Non così Domenico Modugno di “Ciao bambina” che sotto la pioggia – cito a memoria – chiede solo “un bacio ancora” e poi per sempre la perderà. Nessuno può affermare senza tema di essere smentito che precedentemente i due innamorati si fossero scambiati più di un altro bacio. E poi chi conosce l’ora, prima o dopo le 21? Sappiamo solo che il vento suonava il violino, c’era l’arcobaleno, quindi era giorno. L’amore passa, come una fiaba, c’era una volta poi non c’è più e non si trovavano parole nuove nemmeno a pagarle oro, anzi argento (quello della pioggia).

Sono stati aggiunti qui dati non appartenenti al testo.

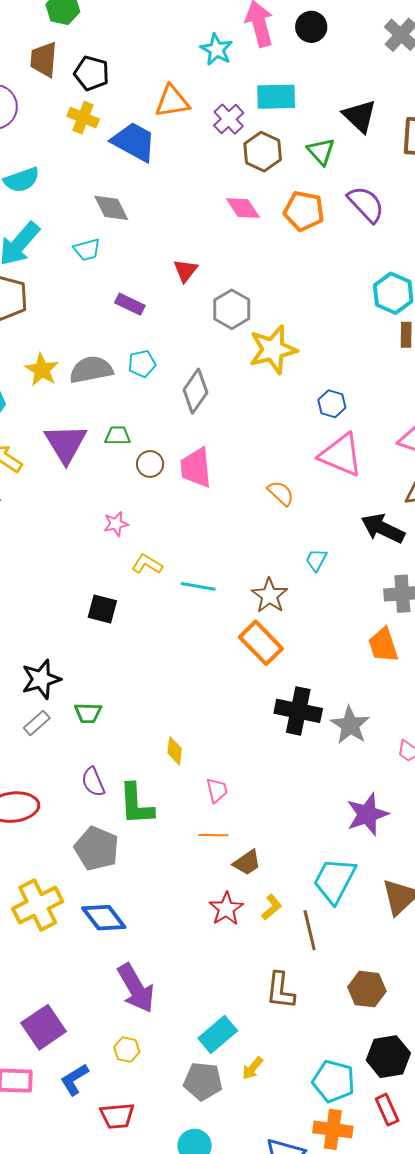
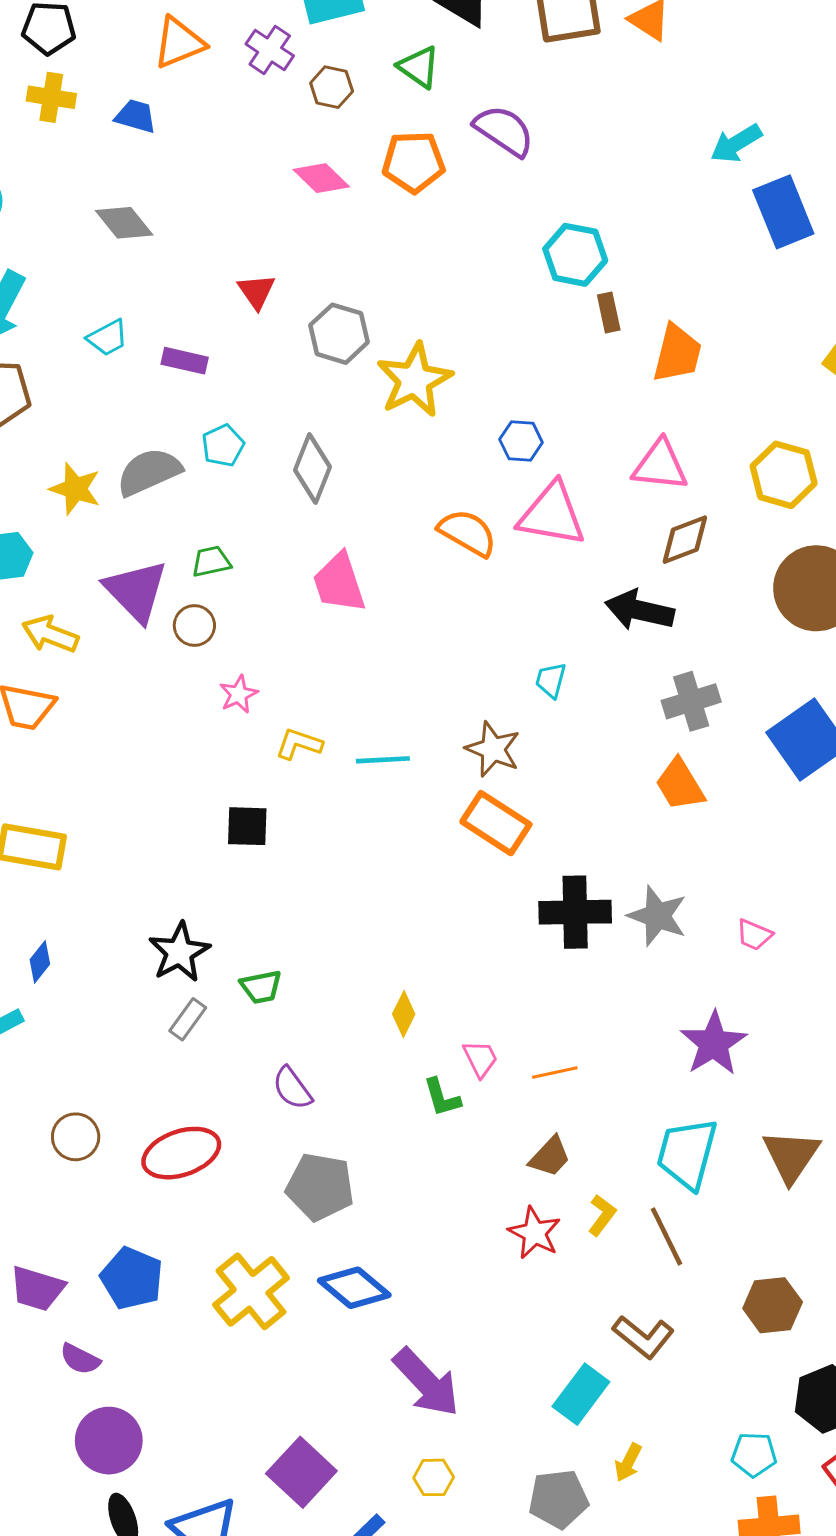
blue trapezoid: (134, 142) -> (136, 116), size x0.6
brown hexagon: (263, 152) -> (332, 87), size x0.7
cyan trapezoid: (87, 250) -> (108, 338), moved
brown circle: (150, 464) -> (194, 625), moved
orange semicircle: (281, 493) -> (467, 533), moved, size x1.4
yellow diamond: (175, 751) -> (404, 1014), turned 32
green L-shape: (136, 804) -> (442, 1097), moved, size x0.6
orange line: (213, 835) -> (555, 1073), moved
brown L-shape: (280, 991) -> (643, 1337), turned -45
cyan rectangle: (218, 1035) -> (581, 1394), moved
cyan pentagon: (334, 1081) -> (754, 1455), size x0.7

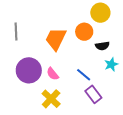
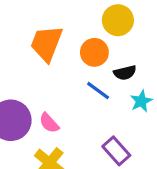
orange trapezoid: (56, 39) -> (47, 43), moved
blue line: (84, 75) -> (98, 91), moved

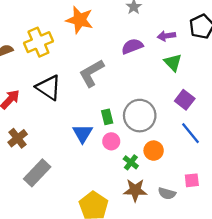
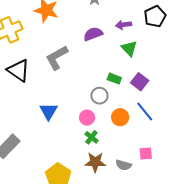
gray circle: (140, 116) -> (99, 96), size x0.6
green rectangle: (107, 117) -> (114, 79), moved, turned -56
pink circle: (111, 141) -> (87, 118), moved
orange circle: (154, 151) -> (120, 117), moved

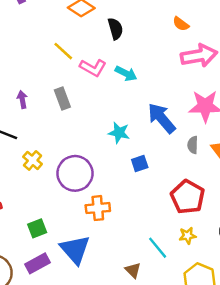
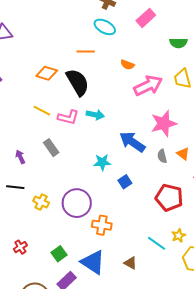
black semicircle: (115, 29) -> (78, 82), size x1.6
orange cross: (98, 208) -> (102, 225), turned 30
yellow star: (188, 236) -> (179, 236), moved
brown triangle: (133, 270) -> (130, 263), moved

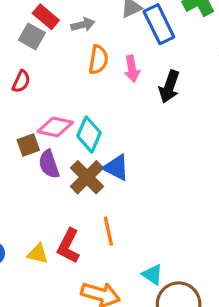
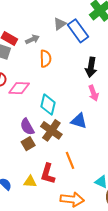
pink arrow: (132, 69) -> (93, 93), moved
pink diamond: (55, 127) -> (19, 88), moved
brown square: (28, 145) -> (28, 144), moved
blue triangle: (116, 168) -> (79, 121), moved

Se la sarebbe cavata meglio o peggio l’Otello di Giuseppe Verdi che implora insaziabile a Desdemona: “un bacio… un bacio, ancora un bacio”? Attenzione Moro di Venezia, nel libretto dello scapestrato Arrigo Boito, anche per te i baci son tre e scatta la pena. Dimenticavo, ma a te che te frega? Non ti suicidi lo stesso sul cadavere di tua moglie, baciandola l’ultima volta per tutte?
E sì, perché noi non lo ricordiamo, ma anche in suolo italiano doveva esserci qualche regola molto ferrea se Luca Carboni con il gruppo Perturbazione canta ancora: “Non ci sorprendiamo più … dei baci in bocca a scuola vietati, la trappola di amori idealizzati”.
O forse la Repubblica italiana é sempre stata fondata sul bacio? Boh! Alcuni indizi ci sono.
«Quando leggemmo il disïato riso / esser basciato da cotanto amante, / questi, che mai da me non fia diviso, / la bocca mi basciò tutto tremante».
Poetava Padre Dante agli albori della lingua.
“Straziami, ma di baci saziami” recitavano Ugo Tognazzi, Nino Manfredi, Pamela Tiffin e Moira Orfei continuando il filone fino all’”Ultimo bacio” di Gabriele Muccino con colonna sonora di Carmen Consoli e al suo sequel “Baciami ancora”.
Ba ba baciami Piccina suonava Alberto Rabagliati e oggi ripetono in tanti giovani cantanti. E poi i Ricchi e Poveri: “Amore mio, ti bacio sulla bocca che fu la fonte del mio primo amore”. Un bacio con la lingua addirittura, la lingua di Padre Dante, l’italiano, anche se li chiamano baci alla francese! Per non parlare dei baci Perugina.
Ma soprattutto alle radici più antiche della nostra cultura sarebbe stato colpito dalle severissime pene indonesiane il grande Catullo che non si stancava di chiedere alla sua Lesbia:
“Tu dammi mille baci, e quindi cento,
poi dammene altri mille, e quindi cento,
quindi mille continui, e quindi cento.”